無垢・Age17

 親父は電話で、あの愛の鐘を建設することになったと言っていた。

嘘だと思った。
昨日お披露目したばかりだから信じらる訳がないのだ。


でもアイデアを聞いて、更に耳を疑った。

その鐘が神父様のいないチャペルの一部にするらしいのだ。


つまり、二人だけで愛を誓う場所になるようだ。


其処にあるのは、小さな写真スタジオ。
それを橘遥さんの旦那になる人に任せるそうだ。


つまり、俺達の住んでいる場所が彼女達の新居になる訳だ。


「早速みさとに……」

そう言ったら止められた。
みさとを驚かしたいそうだ。


「よし、又サプライズだ。

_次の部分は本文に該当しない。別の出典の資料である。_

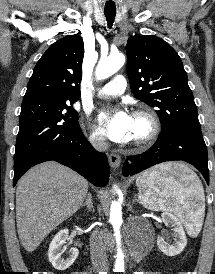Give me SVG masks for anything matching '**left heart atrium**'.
<instances>
[{
  "instance_id": "left-heart-atrium-1",
  "label": "left heart atrium",
  "mask_w": 215,
  "mask_h": 274,
  "mask_svg": "<svg viewBox=\"0 0 215 274\" xmlns=\"http://www.w3.org/2000/svg\"><path fill=\"white\" fill-rule=\"evenodd\" d=\"M98 120L103 126L106 135L112 141L126 142L130 140L133 117L125 109L101 111L98 115Z\"/></svg>"
}]
</instances>
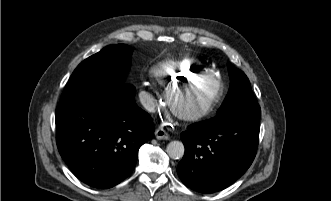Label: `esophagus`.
Here are the masks:
<instances>
[{"label": "esophagus", "mask_w": 331, "mask_h": 201, "mask_svg": "<svg viewBox=\"0 0 331 201\" xmlns=\"http://www.w3.org/2000/svg\"><path fill=\"white\" fill-rule=\"evenodd\" d=\"M155 137L158 140H168L170 138L169 134L163 128H157L155 130Z\"/></svg>", "instance_id": "esophagus-1"}]
</instances>
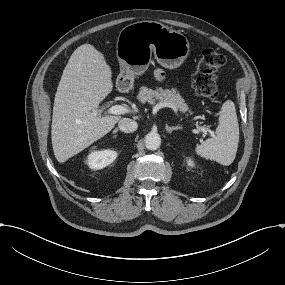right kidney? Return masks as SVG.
Listing matches in <instances>:
<instances>
[{
	"instance_id": "1",
	"label": "right kidney",
	"mask_w": 285,
	"mask_h": 285,
	"mask_svg": "<svg viewBox=\"0 0 285 285\" xmlns=\"http://www.w3.org/2000/svg\"><path fill=\"white\" fill-rule=\"evenodd\" d=\"M117 157L114 151H101L91 153L88 157V164L91 169H102L115 161Z\"/></svg>"
}]
</instances>
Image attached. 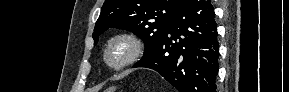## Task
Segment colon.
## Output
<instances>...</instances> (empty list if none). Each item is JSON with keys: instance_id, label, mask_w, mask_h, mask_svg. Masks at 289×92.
I'll return each instance as SVG.
<instances>
[{"instance_id": "obj_1", "label": "colon", "mask_w": 289, "mask_h": 92, "mask_svg": "<svg viewBox=\"0 0 289 92\" xmlns=\"http://www.w3.org/2000/svg\"><path fill=\"white\" fill-rule=\"evenodd\" d=\"M114 89H108L106 92H113Z\"/></svg>"}]
</instances>
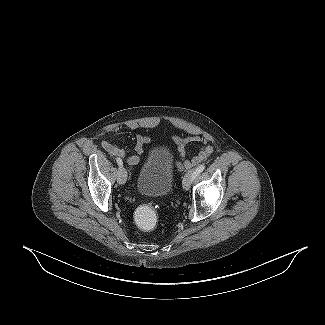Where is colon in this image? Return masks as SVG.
<instances>
[{"label": "colon", "mask_w": 325, "mask_h": 325, "mask_svg": "<svg viewBox=\"0 0 325 325\" xmlns=\"http://www.w3.org/2000/svg\"><path fill=\"white\" fill-rule=\"evenodd\" d=\"M134 219L142 230L150 231L157 226L159 216L151 204H145L136 210Z\"/></svg>", "instance_id": "5ec220e1"}]
</instances>
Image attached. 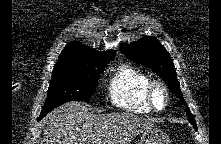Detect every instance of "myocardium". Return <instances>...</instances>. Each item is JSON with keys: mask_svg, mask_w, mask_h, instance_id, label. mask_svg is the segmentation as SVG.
I'll use <instances>...</instances> for the list:
<instances>
[{"mask_svg": "<svg viewBox=\"0 0 221 144\" xmlns=\"http://www.w3.org/2000/svg\"><path fill=\"white\" fill-rule=\"evenodd\" d=\"M157 89L161 90L164 95V104L162 107H158L155 103L154 96ZM146 100L151 109L154 111H162L166 109L170 100L169 89L167 85L161 80H150L146 88Z\"/></svg>", "mask_w": 221, "mask_h": 144, "instance_id": "obj_1", "label": "myocardium"}]
</instances>
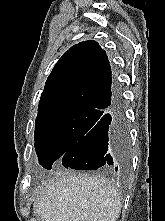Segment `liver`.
Returning a JSON list of instances; mask_svg holds the SVG:
<instances>
[{
  "label": "liver",
  "instance_id": "6515ba94",
  "mask_svg": "<svg viewBox=\"0 0 165 221\" xmlns=\"http://www.w3.org/2000/svg\"><path fill=\"white\" fill-rule=\"evenodd\" d=\"M33 207L41 221H117L121 200L105 178L63 172L42 188Z\"/></svg>",
  "mask_w": 165,
  "mask_h": 221
}]
</instances>
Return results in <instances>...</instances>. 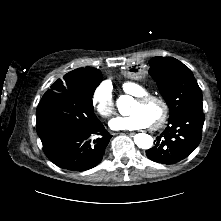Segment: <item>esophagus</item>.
<instances>
[{
    "label": "esophagus",
    "mask_w": 221,
    "mask_h": 221,
    "mask_svg": "<svg viewBox=\"0 0 221 221\" xmlns=\"http://www.w3.org/2000/svg\"><path fill=\"white\" fill-rule=\"evenodd\" d=\"M117 134H119V133H116V132H114V133H112V135H117ZM129 135H134V133H129Z\"/></svg>",
    "instance_id": "1"
}]
</instances>
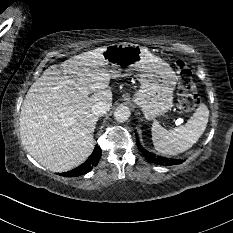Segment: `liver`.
Returning <instances> with one entry per match:
<instances>
[{
  "label": "liver",
  "instance_id": "1",
  "mask_svg": "<svg viewBox=\"0 0 233 233\" xmlns=\"http://www.w3.org/2000/svg\"><path fill=\"white\" fill-rule=\"evenodd\" d=\"M106 47L48 67L26 94L20 113L22 144L53 172L80 165L94 148L98 116L92 106L98 102L112 105V76L103 58Z\"/></svg>",
  "mask_w": 233,
  "mask_h": 233
}]
</instances>
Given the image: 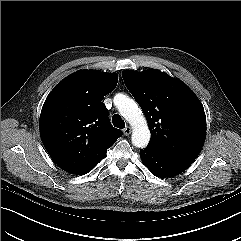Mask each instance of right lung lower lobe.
Instances as JSON below:
<instances>
[{"label":"right lung lower lobe","instance_id":"obj_1","mask_svg":"<svg viewBox=\"0 0 241 241\" xmlns=\"http://www.w3.org/2000/svg\"><path fill=\"white\" fill-rule=\"evenodd\" d=\"M95 166H96V164L93 165V166H91V167H89V168H87V169H85V170H83V171H81L80 173H78V175L87 174V173L90 172Z\"/></svg>","mask_w":241,"mask_h":241}]
</instances>
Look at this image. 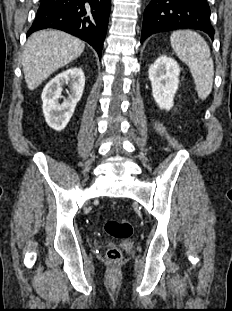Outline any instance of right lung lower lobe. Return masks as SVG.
Masks as SVG:
<instances>
[{"mask_svg": "<svg viewBox=\"0 0 232 311\" xmlns=\"http://www.w3.org/2000/svg\"><path fill=\"white\" fill-rule=\"evenodd\" d=\"M111 0H41L27 33L54 28L88 42L101 57Z\"/></svg>", "mask_w": 232, "mask_h": 311, "instance_id": "1", "label": "right lung lower lobe"}]
</instances>
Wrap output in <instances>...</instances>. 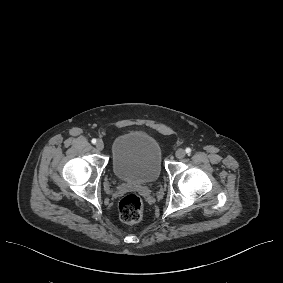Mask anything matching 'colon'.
<instances>
[{"instance_id": "colon-1", "label": "colon", "mask_w": 283, "mask_h": 283, "mask_svg": "<svg viewBox=\"0 0 283 283\" xmlns=\"http://www.w3.org/2000/svg\"><path fill=\"white\" fill-rule=\"evenodd\" d=\"M120 219L128 225L138 224L144 215V204L136 194L124 196L118 204Z\"/></svg>"}]
</instances>
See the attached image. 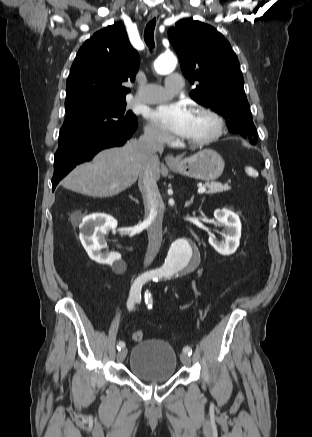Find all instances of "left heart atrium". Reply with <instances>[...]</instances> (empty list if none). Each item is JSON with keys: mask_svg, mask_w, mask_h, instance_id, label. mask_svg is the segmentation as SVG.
Masks as SVG:
<instances>
[{"mask_svg": "<svg viewBox=\"0 0 312 437\" xmlns=\"http://www.w3.org/2000/svg\"><path fill=\"white\" fill-rule=\"evenodd\" d=\"M192 111L182 103H168L158 106L150 114L161 128L184 137L190 128Z\"/></svg>", "mask_w": 312, "mask_h": 437, "instance_id": "left-heart-atrium-1", "label": "left heart atrium"}]
</instances>
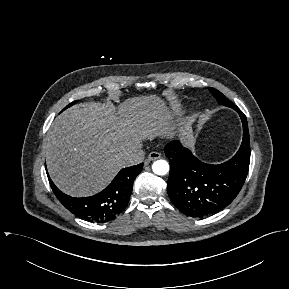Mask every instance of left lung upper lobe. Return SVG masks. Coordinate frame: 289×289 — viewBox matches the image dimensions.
<instances>
[{
	"mask_svg": "<svg viewBox=\"0 0 289 289\" xmlns=\"http://www.w3.org/2000/svg\"><path fill=\"white\" fill-rule=\"evenodd\" d=\"M210 92L213 94V96L216 98L219 104L232 107L233 109L237 110L239 109L236 105H234L230 100H228L221 92H219L216 89L209 88Z\"/></svg>",
	"mask_w": 289,
	"mask_h": 289,
	"instance_id": "left-lung-upper-lobe-1",
	"label": "left lung upper lobe"
}]
</instances>
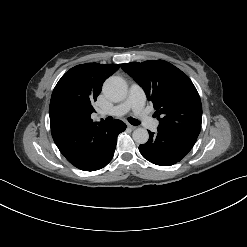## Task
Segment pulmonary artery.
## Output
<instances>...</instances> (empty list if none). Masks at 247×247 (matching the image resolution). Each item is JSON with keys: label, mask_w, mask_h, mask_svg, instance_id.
I'll use <instances>...</instances> for the list:
<instances>
[{"label": "pulmonary artery", "mask_w": 247, "mask_h": 247, "mask_svg": "<svg viewBox=\"0 0 247 247\" xmlns=\"http://www.w3.org/2000/svg\"><path fill=\"white\" fill-rule=\"evenodd\" d=\"M144 103L145 94L143 89L137 84H132L126 100L114 106L109 111L102 112L101 115H111L114 117H120L132 110L134 115L146 128L150 130H156L159 125V121L147 114V112L144 109Z\"/></svg>", "instance_id": "obj_1"}]
</instances>
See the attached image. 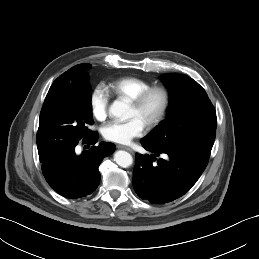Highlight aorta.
I'll return each instance as SVG.
<instances>
[{"label":"aorta","mask_w":259,"mask_h":259,"mask_svg":"<svg viewBox=\"0 0 259 259\" xmlns=\"http://www.w3.org/2000/svg\"><path fill=\"white\" fill-rule=\"evenodd\" d=\"M109 113L117 118L128 119L130 117L129 106L119 100H115L109 107ZM114 161L122 168H128L133 163L130 153L120 150L114 154Z\"/></svg>","instance_id":"1"}]
</instances>
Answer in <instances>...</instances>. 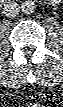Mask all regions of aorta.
I'll return each instance as SVG.
<instances>
[{"label":"aorta","mask_w":63,"mask_h":107,"mask_svg":"<svg viewBox=\"0 0 63 107\" xmlns=\"http://www.w3.org/2000/svg\"><path fill=\"white\" fill-rule=\"evenodd\" d=\"M21 10L25 14H32L36 10V4L32 0H26L21 4Z\"/></svg>","instance_id":"obj_1"}]
</instances>
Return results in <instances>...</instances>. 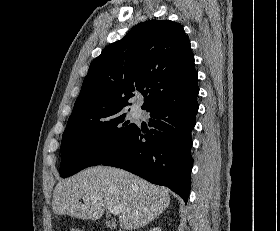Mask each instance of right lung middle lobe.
<instances>
[{
    "instance_id": "right-lung-middle-lobe-1",
    "label": "right lung middle lobe",
    "mask_w": 280,
    "mask_h": 231,
    "mask_svg": "<svg viewBox=\"0 0 280 231\" xmlns=\"http://www.w3.org/2000/svg\"><path fill=\"white\" fill-rule=\"evenodd\" d=\"M124 111L92 119L68 120L61 144L60 176L100 165L134 129Z\"/></svg>"
}]
</instances>
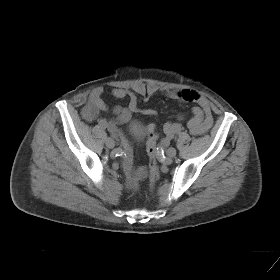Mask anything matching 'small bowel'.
Segmentation results:
<instances>
[{
    "label": "small bowel",
    "instance_id": "c3829d8e",
    "mask_svg": "<svg viewBox=\"0 0 280 280\" xmlns=\"http://www.w3.org/2000/svg\"><path fill=\"white\" fill-rule=\"evenodd\" d=\"M102 94L103 89L101 87L95 88L90 94L87 103L82 109V116L85 120L93 121L100 113L111 110L109 105L103 100ZM112 95L115 98L127 97L129 99L127 107L116 106L112 109L115 118L109 123V130L115 135H121L118 124L126 122L130 118L131 113L141 112L146 116H154L156 113L155 110L150 108L141 110L138 106L137 96L132 91L123 88H116L112 91ZM167 95L172 99L192 101L197 104V106L192 108V117L187 123L191 134L203 135L212 127L213 116L211 107L205 97L193 90L170 91ZM154 127L155 126L153 124H150L147 126V130L153 131ZM163 130L165 137L162 139L161 143L165 146L172 138L171 123H165ZM122 168L130 185H135L138 180L146 175V170L144 168H135L130 155L124 159Z\"/></svg>",
    "mask_w": 280,
    "mask_h": 280
}]
</instances>
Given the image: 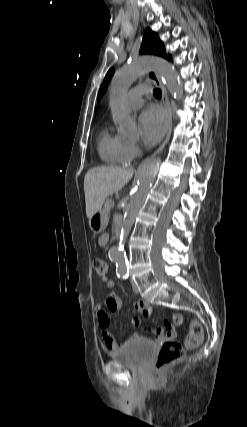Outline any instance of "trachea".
<instances>
[{"label":"trachea","mask_w":247,"mask_h":427,"mask_svg":"<svg viewBox=\"0 0 247 427\" xmlns=\"http://www.w3.org/2000/svg\"><path fill=\"white\" fill-rule=\"evenodd\" d=\"M153 94L155 97H161L162 96V92L160 89H154Z\"/></svg>","instance_id":"1"}]
</instances>
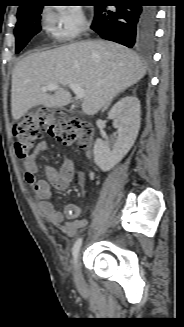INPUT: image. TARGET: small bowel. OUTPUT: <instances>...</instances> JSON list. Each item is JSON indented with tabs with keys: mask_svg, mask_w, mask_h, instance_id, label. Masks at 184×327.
Masks as SVG:
<instances>
[{
	"mask_svg": "<svg viewBox=\"0 0 184 327\" xmlns=\"http://www.w3.org/2000/svg\"><path fill=\"white\" fill-rule=\"evenodd\" d=\"M48 147V143L42 140L36 144L33 152L24 159L25 181L29 184L39 198L40 213L53 225H63L64 229L70 234H75L78 230L83 229L87 225V220L79 219L80 208L76 204H69L65 207L64 212L56 211L52 204V188L57 190H65L70 185L76 175L74 163L70 159H66L56 168L54 166L46 167V178L37 177L36 157L44 152ZM79 184L85 181V174L80 172L77 174ZM69 221L64 223V219Z\"/></svg>",
	"mask_w": 184,
	"mask_h": 327,
	"instance_id": "1",
	"label": "small bowel"
}]
</instances>
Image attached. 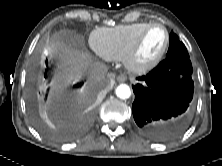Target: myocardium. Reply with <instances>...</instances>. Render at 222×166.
Returning a JSON list of instances; mask_svg holds the SVG:
<instances>
[{
  "label": "myocardium",
  "mask_w": 222,
  "mask_h": 166,
  "mask_svg": "<svg viewBox=\"0 0 222 166\" xmlns=\"http://www.w3.org/2000/svg\"><path fill=\"white\" fill-rule=\"evenodd\" d=\"M156 27L162 28L165 33V42L162 49L150 61L144 62V63L138 62L136 56H137L138 49L140 47V44L144 36L150 29L156 28ZM169 43H170V34L166 26L161 23H149L138 33V35L136 36V38L134 39V41L128 48L124 56L125 66L127 67L128 70L134 73H144V72L150 71L161 62L162 58L164 57L168 49Z\"/></svg>",
  "instance_id": "f54148a6"
}]
</instances>
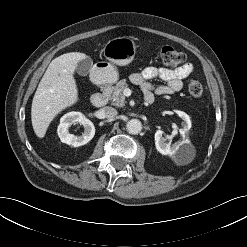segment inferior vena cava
<instances>
[{
  "label": "inferior vena cava",
  "instance_id": "obj_1",
  "mask_svg": "<svg viewBox=\"0 0 247 247\" xmlns=\"http://www.w3.org/2000/svg\"><path fill=\"white\" fill-rule=\"evenodd\" d=\"M101 113L105 118H108V119L115 118L118 114L116 109H114L113 107H109V106L103 107L101 109Z\"/></svg>",
  "mask_w": 247,
  "mask_h": 247
}]
</instances>
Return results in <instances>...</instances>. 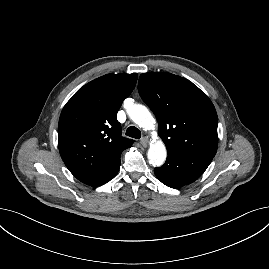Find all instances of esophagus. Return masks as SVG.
<instances>
[{
    "label": "esophagus",
    "instance_id": "34e87169",
    "mask_svg": "<svg viewBox=\"0 0 269 269\" xmlns=\"http://www.w3.org/2000/svg\"><path fill=\"white\" fill-rule=\"evenodd\" d=\"M140 143L143 147H147L149 145V138L147 136L142 137Z\"/></svg>",
    "mask_w": 269,
    "mask_h": 269
}]
</instances>
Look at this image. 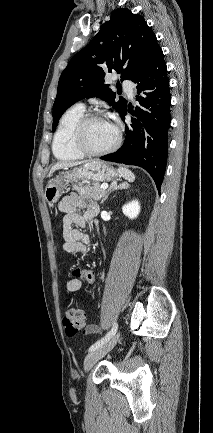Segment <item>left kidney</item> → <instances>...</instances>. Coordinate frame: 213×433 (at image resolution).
I'll return each mask as SVG.
<instances>
[{"instance_id":"5707ae66","label":"left kidney","mask_w":213,"mask_h":433,"mask_svg":"<svg viewBox=\"0 0 213 433\" xmlns=\"http://www.w3.org/2000/svg\"><path fill=\"white\" fill-rule=\"evenodd\" d=\"M124 215L129 219H135L140 213V204L138 200H133L122 207Z\"/></svg>"}]
</instances>
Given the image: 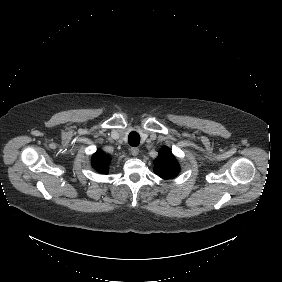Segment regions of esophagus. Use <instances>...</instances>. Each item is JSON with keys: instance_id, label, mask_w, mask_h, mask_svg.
<instances>
[{"instance_id": "obj_1", "label": "esophagus", "mask_w": 282, "mask_h": 282, "mask_svg": "<svg viewBox=\"0 0 282 282\" xmlns=\"http://www.w3.org/2000/svg\"><path fill=\"white\" fill-rule=\"evenodd\" d=\"M130 153H131L132 156H137L139 154V149L136 148V147H132L130 149Z\"/></svg>"}]
</instances>
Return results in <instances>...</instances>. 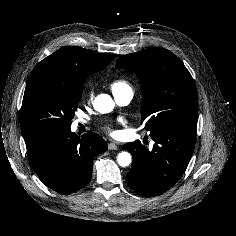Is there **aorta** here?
<instances>
[{"label":"aorta","instance_id":"1","mask_svg":"<svg viewBox=\"0 0 236 236\" xmlns=\"http://www.w3.org/2000/svg\"><path fill=\"white\" fill-rule=\"evenodd\" d=\"M94 108L100 113H109L114 109L115 103L107 94L98 95L93 104ZM117 162L120 166L126 167L131 163V155L128 152L118 154Z\"/></svg>","mask_w":236,"mask_h":236}]
</instances>
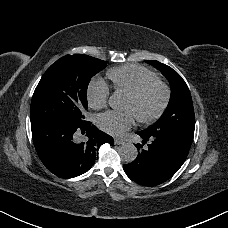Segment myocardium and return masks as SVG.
<instances>
[{"mask_svg": "<svg viewBox=\"0 0 228 228\" xmlns=\"http://www.w3.org/2000/svg\"><path fill=\"white\" fill-rule=\"evenodd\" d=\"M155 86H158L161 89L160 102H159L156 110L150 116H148L146 118L138 117V121L141 123H152L161 116V114L163 113V111L167 105V102H168L169 89L165 83L155 80V81L145 84L144 86L139 88L136 92L129 95V98L131 100L139 101L149 89H151L152 87H155Z\"/></svg>", "mask_w": 228, "mask_h": 228, "instance_id": "1", "label": "myocardium"}]
</instances>
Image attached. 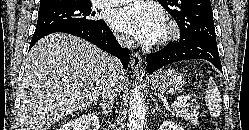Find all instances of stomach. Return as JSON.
<instances>
[{
    "mask_svg": "<svg viewBox=\"0 0 249 130\" xmlns=\"http://www.w3.org/2000/svg\"><path fill=\"white\" fill-rule=\"evenodd\" d=\"M154 90L164 94H176L182 92L186 86L184 76L173 69H165L157 72L149 79Z\"/></svg>",
    "mask_w": 249,
    "mask_h": 130,
    "instance_id": "1",
    "label": "stomach"
}]
</instances>
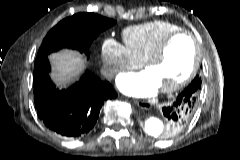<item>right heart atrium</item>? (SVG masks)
Listing matches in <instances>:
<instances>
[{
  "mask_svg": "<svg viewBox=\"0 0 240 160\" xmlns=\"http://www.w3.org/2000/svg\"><path fill=\"white\" fill-rule=\"evenodd\" d=\"M102 70L106 78H113L122 71L136 67L124 45L113 39H106L101 46Z\"/></svg>",
  "mask_w": 240,
  "mask_h": 160,
  "instance_id": "right-heart-atrium-1",
  "label": "right heart atrium"
}]
</instances>
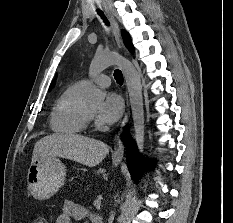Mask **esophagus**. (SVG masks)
I'll use <instances>...</instances> for the list:
<instances>
[{"mask_svg":"<svg viewBox=\"0 0 233 223\" xmlns=\"http://www.w3.org/2000/svg\"><path fill=\"white\" fill-rule=\"evenodd\" d=\"M102 3H103V6H104V8H105V10L107 12L109 20L111 22L117 45L119 46V48H121L122 47V45H121V34H120L118 23L115 20V17L113 15L112 11L108 8L106 1L103 0ZM125 110L126 111H125V115H124L120 130L115 135L114 151H113V154H112V157L115 158V159H122L123 158L124 147H123L122 141L120 139V134H121L122 127H124V125L127 123L128 118H129L128 94H126Z\"/></svg>","mask_w":233,"mask_h":223,"instance_id":"obj_1","label":"esophagus"}]
</instances>
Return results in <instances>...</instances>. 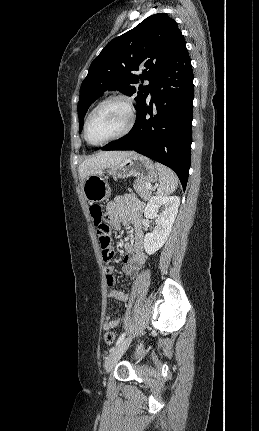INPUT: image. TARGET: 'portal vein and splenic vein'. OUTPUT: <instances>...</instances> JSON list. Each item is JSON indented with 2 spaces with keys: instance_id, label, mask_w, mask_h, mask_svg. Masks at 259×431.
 <instances>
[{
  "instance_id": "1",
  "label": "portal vein and splenic vein",
  "mask_w": 259,
  "mask_h": 431,
  "mask_svg": "<svg viewBox=\"0 0 259 431\" xmlns=\"http://www.w3.org/2000/svg\"><path fill=\"white\" fill-rule=\"evenodd\" d=\"M146 188H148V189H152V186L150 185V184H146Z\"/></svg>"
}]
</instances>
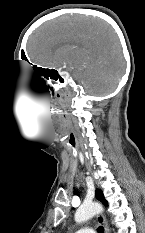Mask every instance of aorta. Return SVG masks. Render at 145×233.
Here are the masks:
<instances>
[{
	"mask_svg": "<svg viewBox=\"0 0 145 233\" xmlns=\"http://www.w3.org/2000/svg\"><path fill=\"white\" fill-rule=\"evenodd\" d=\"M103 211L102 205L99 203H89V204H82L76 211L74 219L77 223H82L96 214Z\"/></svg>",
	"mask_w": 145,
	"mask_h": 233,
	"instance_id": "obj_1",
	"label": "aorta"
}]
</instances>
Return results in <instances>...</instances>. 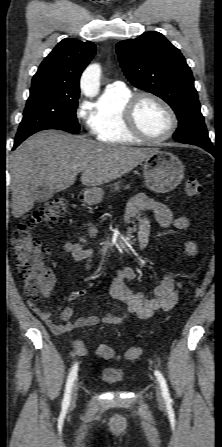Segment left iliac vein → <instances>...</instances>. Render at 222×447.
<instances>
[{"label": "left iliac vein", "mask_w": 222, "mask_h": 447, "mask_svg": "<svg viewBox=\"0 0 222 447\" xmlns=\"http://www.w3.org/2000/svg\"><path fill=\"white\" fill-rule=\"evenodd\" d=\"M156 396L159 401L162 400V395L159 387L156 388Z\"/></svg>", "instance_id": "left-iliac-vein-1"}]
</instances>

実はみさとの誕生日が四月一日なんだ。それまでになんとか完成させてくれないか?」

勿論無理難題に決まっている。
でも俺はみさとを驚かしたいんだ。

そして……
喜びの涙を流させてやりたい。

その日にみさとが最も気に掛けていた、橘遥と再会させたくなったんだ。




 「ありがとうございます。私もあの娘を驚かせてやりたい」

橘遥さんはそう言った。
その時思った。

橘遥さんの結婚式を其処で挙げてしまおうと。


橘遥さんが親父の会社の社長令嬢だったなんて、みさとはきっと驚くぞ。

俺はワクワクしながら又自転車で走り回っていた。


そして驚いたことに、入社式も其処で行うことになったのだ。

愛の鐘をアピールするためだった。




 『申し訳ありません。お嬢様に深い傷を与えてしまいました』

社長室に通された直後に彼は土下座をして謝ったそうだ。


『いえ、誉めて上げてください。この子じゃなければ見付け出すことは出来なかったと思います。彼女の心を助けようと、彼女を育児放棄した人を探し出そうとしたから……』

彼の母親はその日、橘遥さんの皮肉な運命を嘆いたようだ。
そして、全てが二人を結び付けるための軌跡だと知って、彼を擁護したのだ。


その後親父が呼ばれ、愛の鐘を造作することが決まったみたいだ。


彼からのプレゼントは指環だった。


それを買うために一生懸命アルバイトしたんことを知った社長は、彼のためにスタジオをプレゼントしようと思ったようだ。